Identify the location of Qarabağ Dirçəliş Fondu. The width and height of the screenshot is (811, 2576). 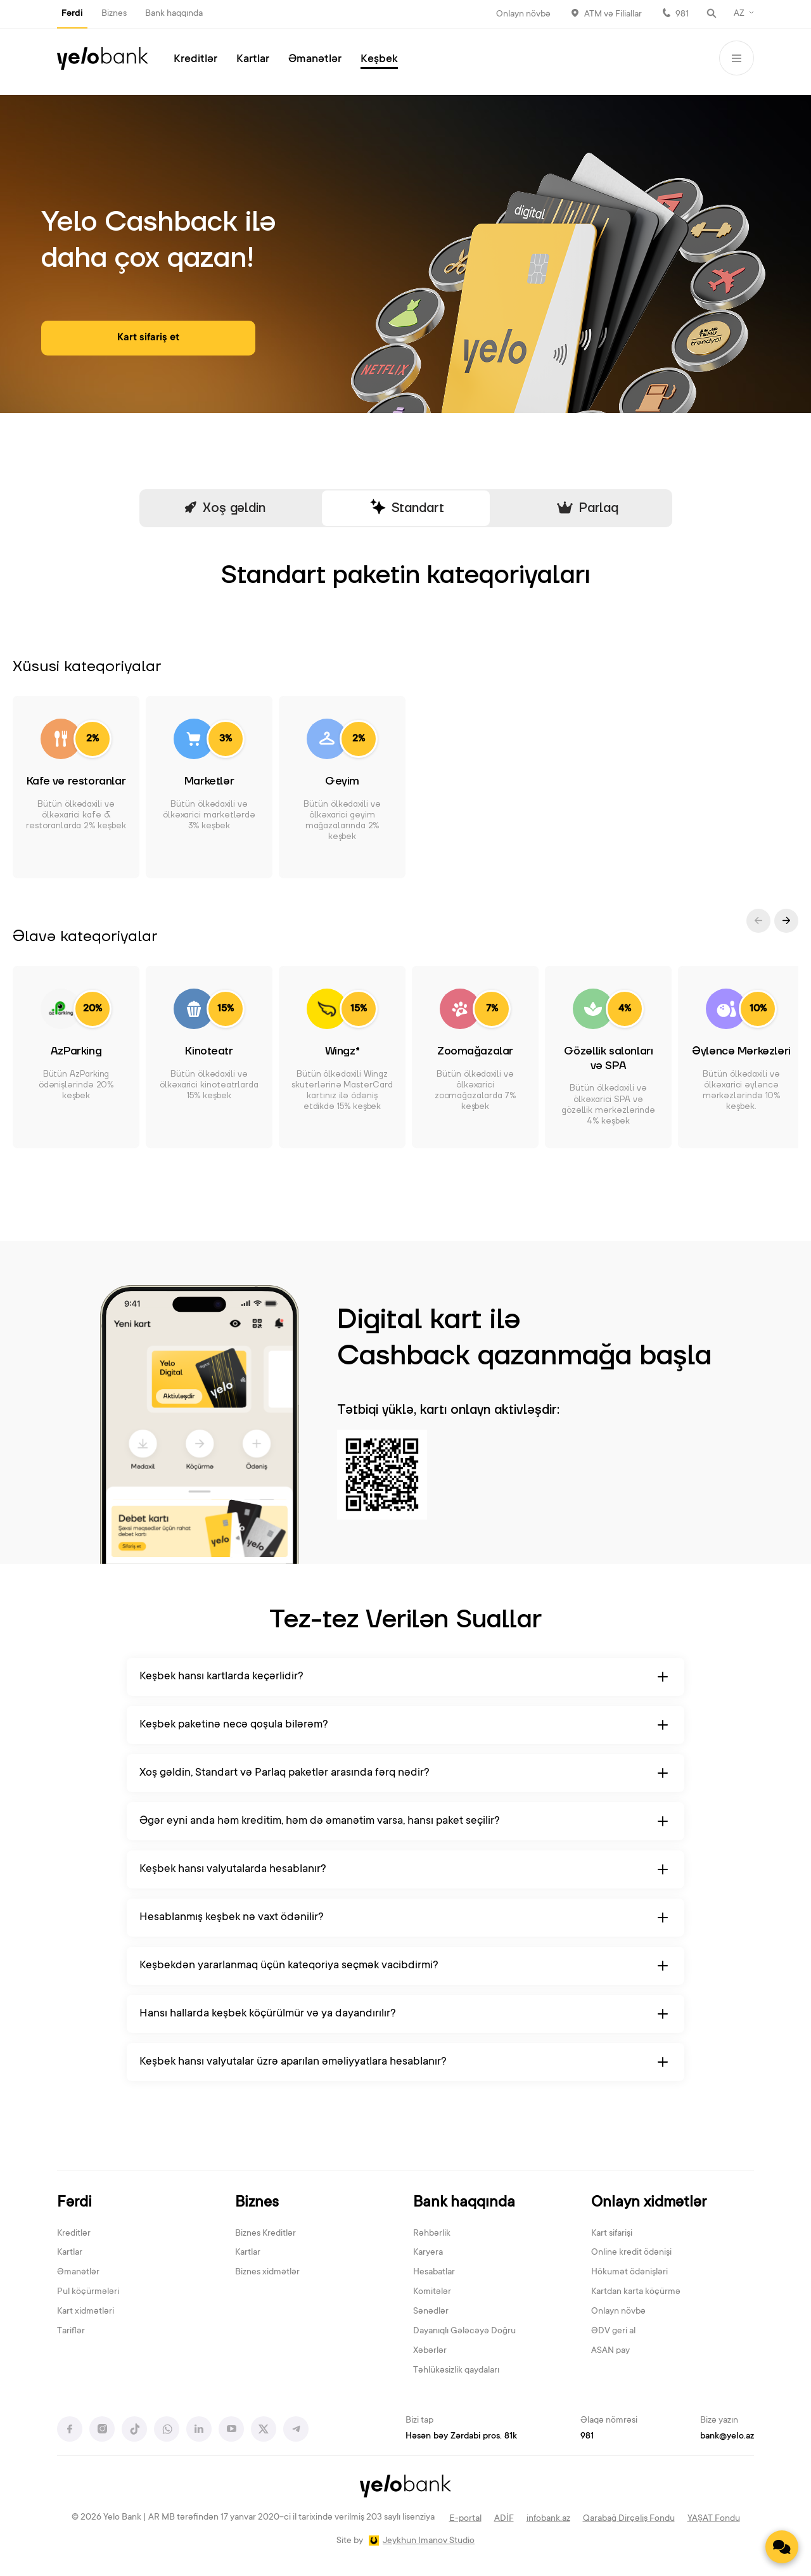
(629, 2519).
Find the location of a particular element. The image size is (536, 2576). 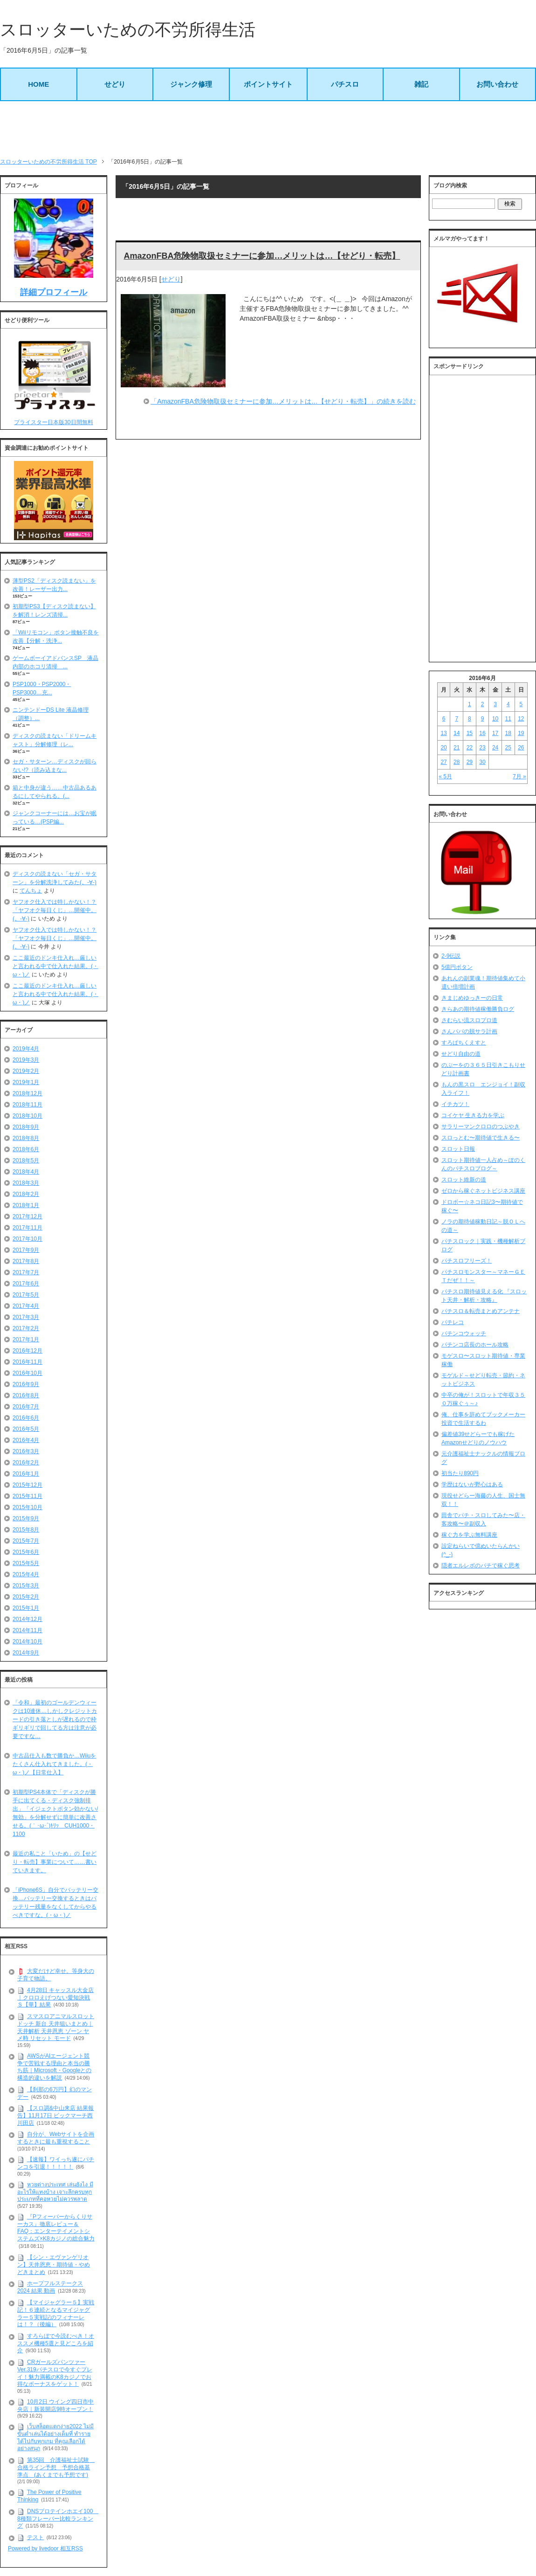

12 [2016年6月12日 に投稿を公開] is located at coordinates (521, 718).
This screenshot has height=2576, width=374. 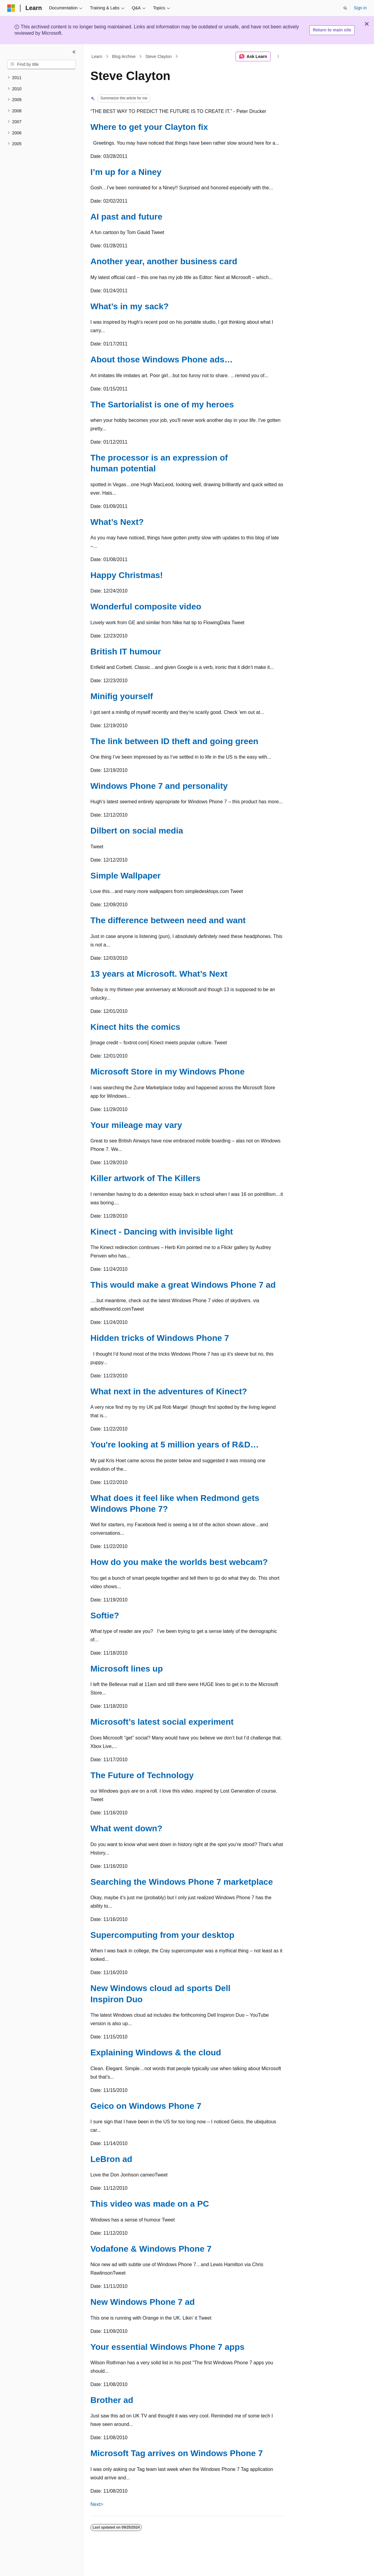 I want to click on Where to get your Clayton fix, so click(x=149, y=127).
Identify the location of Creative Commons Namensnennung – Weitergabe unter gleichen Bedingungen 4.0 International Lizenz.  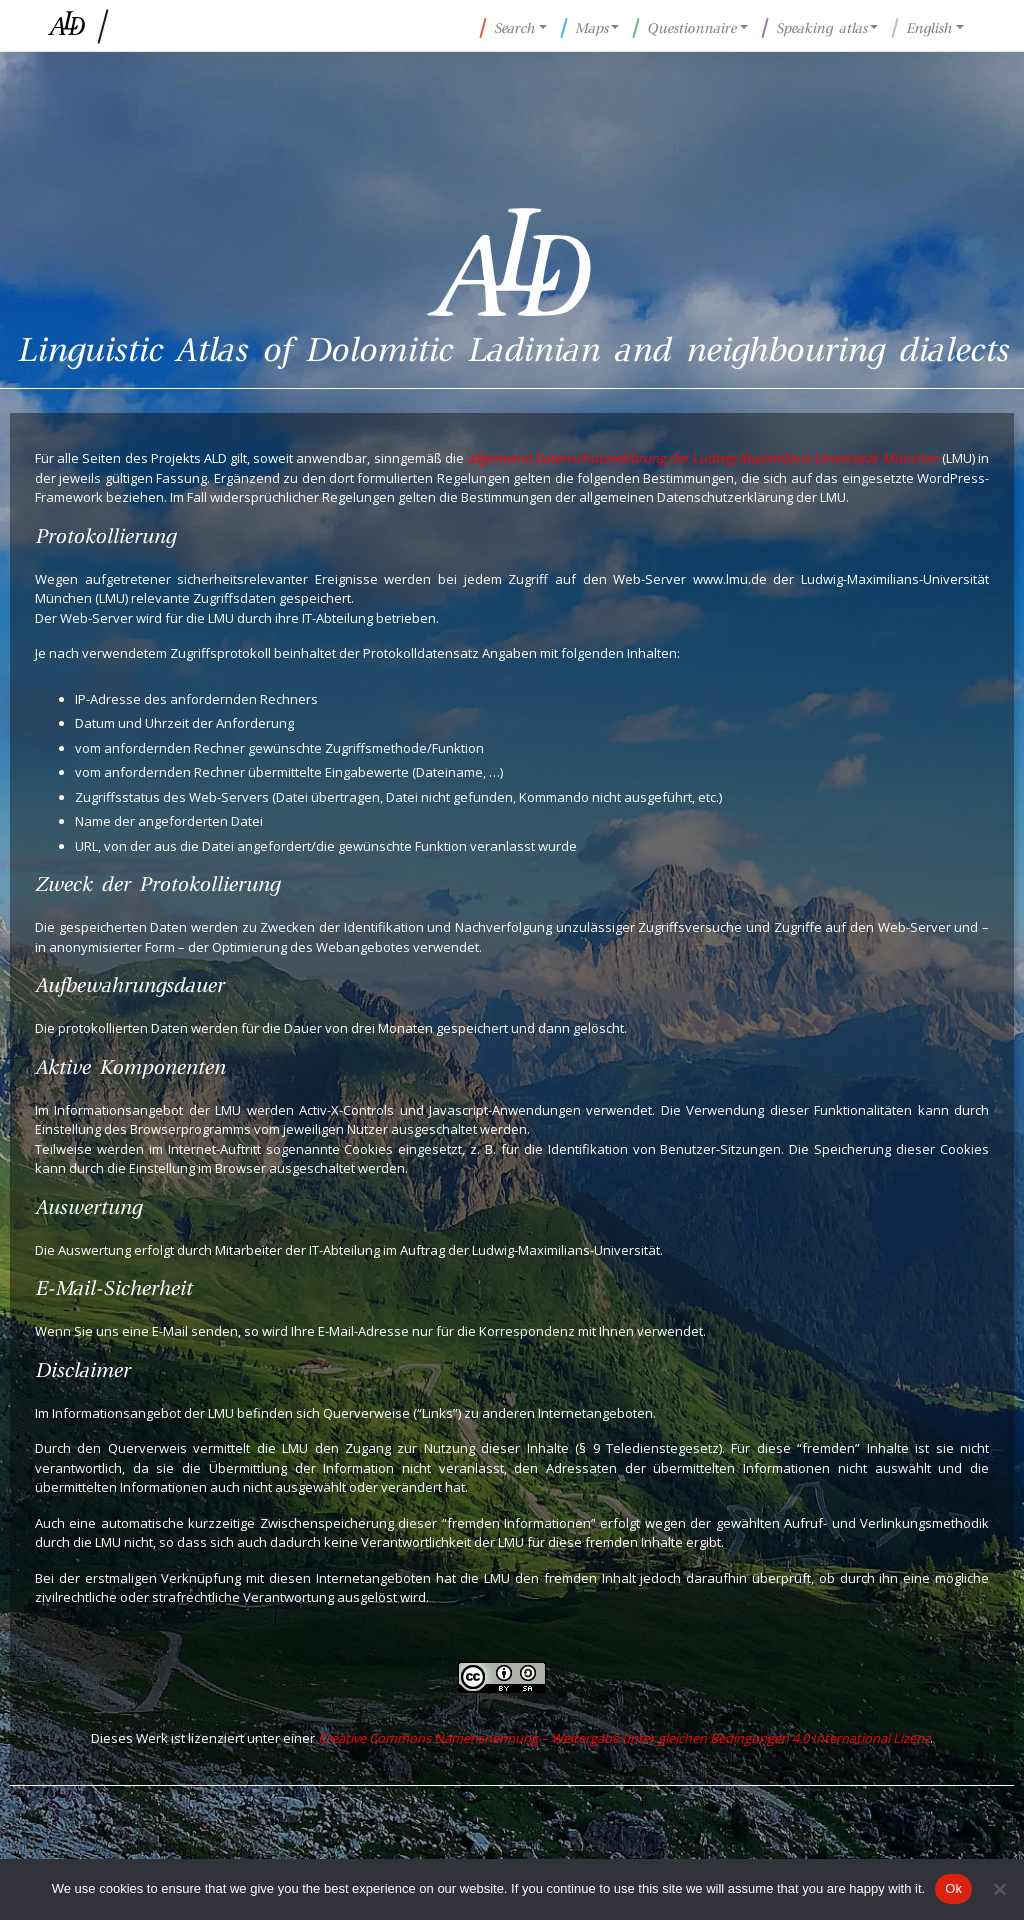
(624, 1738).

**About this task:**
Set down exactly the lines of the entries above from the one holding "Identify the location of Creative" through the last one, including both, with the pictures left out.

**Reply to the task:**
Identify the location of Creative Commons Namensnennung – Weitergabe unter gleichen Bedingungen 4.0 International Lizenz.  
(624, 1738).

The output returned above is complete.